=== What the exercise asks ===
Leave out the pictures and copy the remaining records exactly.

──────

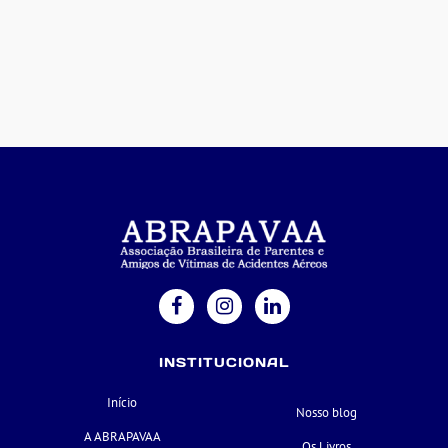
INSTITUCIONAL
Início
Nosso blog
A ABRAPAVAA
Os Livros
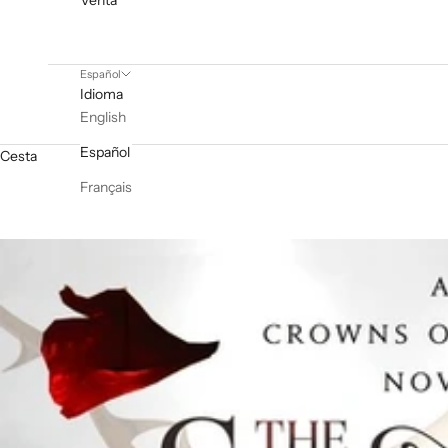
Venta
Español
Idioma
English
Español
Cesta
Français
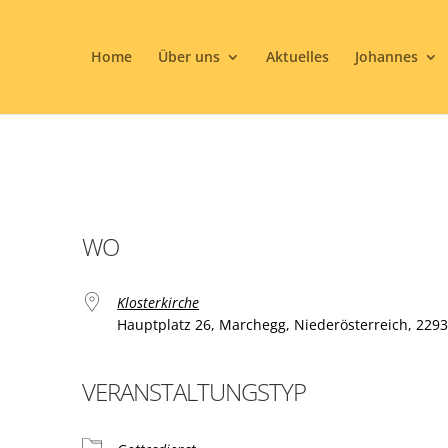
Home
Über uns
Aktuelles
Johannes
WO
Klosterkirche
Hauptplatz 26, Marchegg, Niederösterreich, 229
VERANSTALTUNGSTYP
ogle Kalender
iCalendar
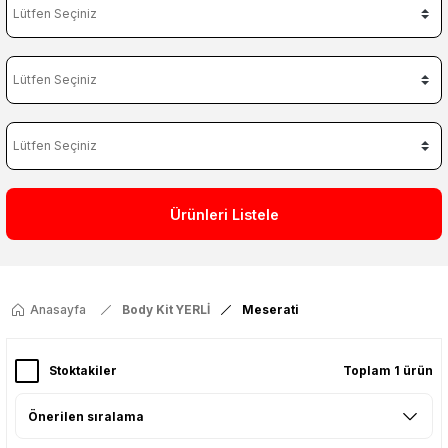
Ürünleri Listele
Anasayfa
Body Kit YERLİ
Meserati
Stoktakiler
Toplam 1 ürün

──────

=== Answer space ===
INSTITUCIONAL
Início
Nosso blog
A ABRAPAVAA
Os Livros
Venta
Español
Idioma
English
Español
Cesta
Français
Home
Über uns
Aktuelles
Johannes
WO
Klosterkirche
Hauptplatz 26, Marchegg, Niederösterreich, 229
VERANSTALTUNGSTYP
ogle Kalender
iCalendar
Ürünleri Listele
Anasayfa
Body Kit YERLİ
Meserati
Stoktakiler
Toplam 1 ürün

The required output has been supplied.